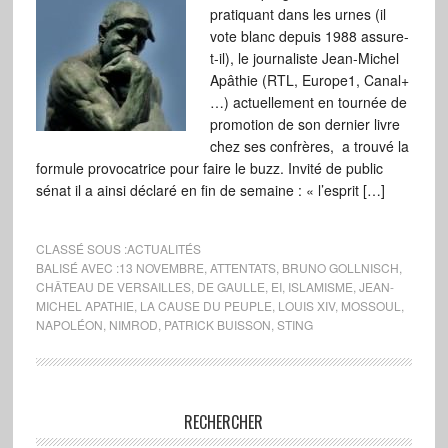
pratiquant dans les urnes (il
vote blanc depuis 1988 assure-
t-il), le journaliste Jean-Michel
Apâthie (RTL, Europe1, Canal+
…) actuellement en tournée de
promotion de son dernier livre
chez ses confrères, a trouvé la
formule provocatrice pour faire le buzz. Invité de public
sénat il a ainsi déclaré en fin de semaine : « l’esprit […]
CLASSÉ SOUS :
ACTUALITÉS
BALISÉ AVEC :
13 NOVEMBRE
,
ATTENTATS
,
BRUNO GOLLNISCH
,
CHÂTEAU DE VERSAILLES
,
DE GAULLE
,
EI
,
ISLAMISME
,
JEAN-
MICHEL APATHIE
,
LA CAUSE DU PEUPLE
,
LOUIS XIV
,
MOSSOUL
,
NAPOLÉON
,
NIMROD
,
PATRICK BUISSON
,
STING
RECHERCHER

○ ○ ○

Work instruction =
The expected output is the lines from the one holding "t-il), le journaliste Jean-Michel" through the last line of the data, exactly as they appear, with nothing before or after.

Task result =
t-il), le journaliste Jean-Michel
Apâthie (RTL, Europe1, Canal+
…) actuellement en tournée de
promotion de son dernier livre
chez ses confrères, a trouvé la
formule provocatrice pour faire le buzz. Invité de public
sénat il a ainsi déclaré en fin de semaine : « l’esprit […]
CLASSÉ SOUS :
ACTUALITÉS
BALISÉ AVEC :
13 NOVEMBRE
,
ATTENTATS
,
BRUNO GOLLNISCH
,
CHÂTEAU DE VERSAILLES
,
DE GAULLE
,
EI
,
ISLAMISME
,
JEAN-
MICHEL APATHIE
,
LA CAUSE DU PEUPLE
,
LOUIS XIV
,
MOSSOUL
,
NAPOLÉON
,
NIMROD
,
PATRICK BUISSON
,
STING
RECHERCHER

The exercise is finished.